Data Maturity Model: Data Sanitization and Data Storage
Welcome to the next edition of our series on the Aionic 6-Stage Data Maturity and Readiness model. Whether you’re simply looking ahead to chart your evolutionary path, you’ve just graduated from Source Systems, or you’re already an advanced organization leveraging AI, we are excited to introduce our next two maturity levels.
And good news! The subsequent two levels are a bit more exciting, as you can begin to transform your data into the structure and format needed to activate advanced AI, Machine Learning, and Business Intelligence solutions. Let’s dive in…
Maturity Level 2. Data Engineering & Sanitization
So, you’ve identified your source systems, extracted relevant data through services, and have designed a solid foundational data architecture. What’s next? This next stage of data maturity centers on the organization of data, and the setup of data pipelines and operational models in alignment with best practices. At this stage, we’re focused on transforming your data into an actionable state. And while it is often overlooked, data preparation and sanitization is absolutely critical to making data actionable.
If you’ve ever built LEGOs, this step should sound familiar. Sure, when you first open a new set, all of the pieces are organized into nice packets. But if you’ve ever rebuilt LEGO sets, the process is a little different, and requires organizing all pieces into discrete piles, separated by things like type, color, or shape, before you can truly start building. In a similar manner, organizations must take steps to organize their data before they can truly begin building intelligent solutions that can impact the business.

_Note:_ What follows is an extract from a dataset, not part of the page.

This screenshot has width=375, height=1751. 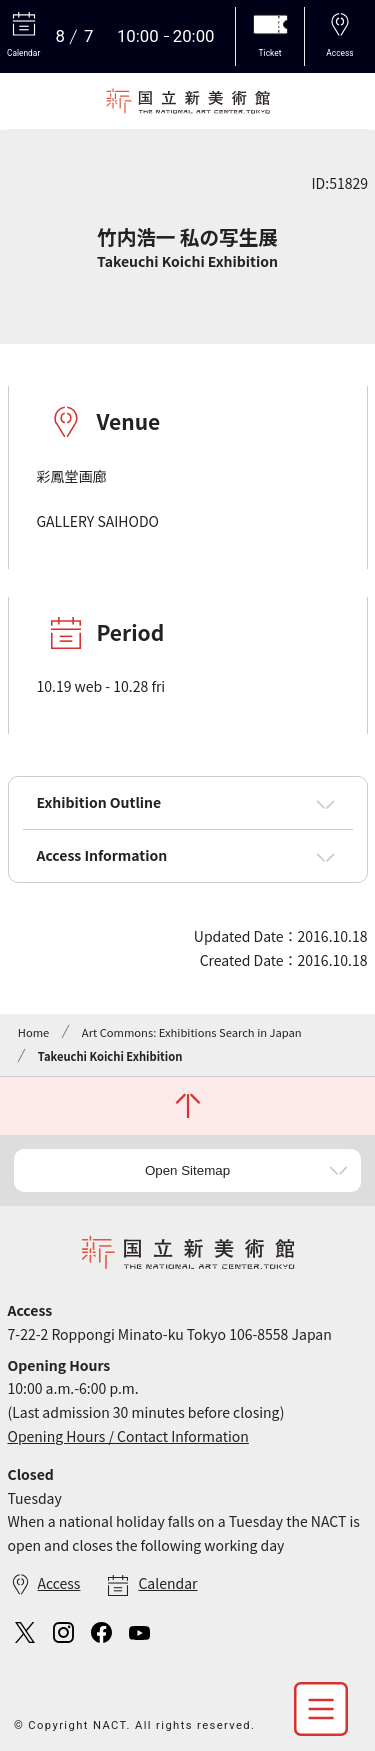 What do you see at coordinates (192, 1032) in the screenshot?
I see `Art Commons: Exhibitions Search in Japan` at bounding box center [192, 1032].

As part of this process, it’s important to focus on building repeatable patterns and frameworks that can continually support data organization efforts. This includes the setup of data pipelines that can manage the intake of new data and support the continued growth of your data set in a highly structured manner. In organizing your data, as well as in establishing principles and infrastructure that can maintain organization into the future, you are placing yourself and your team in the best possible position to reach your AI and Machine Learning goals.
With data effectively organized, you can now have confidence in the accuracy and validity of the data that will be used as the basis for insight generation. This unlocks a world of possibilities and means you’re ready to start building your AI masterpiece!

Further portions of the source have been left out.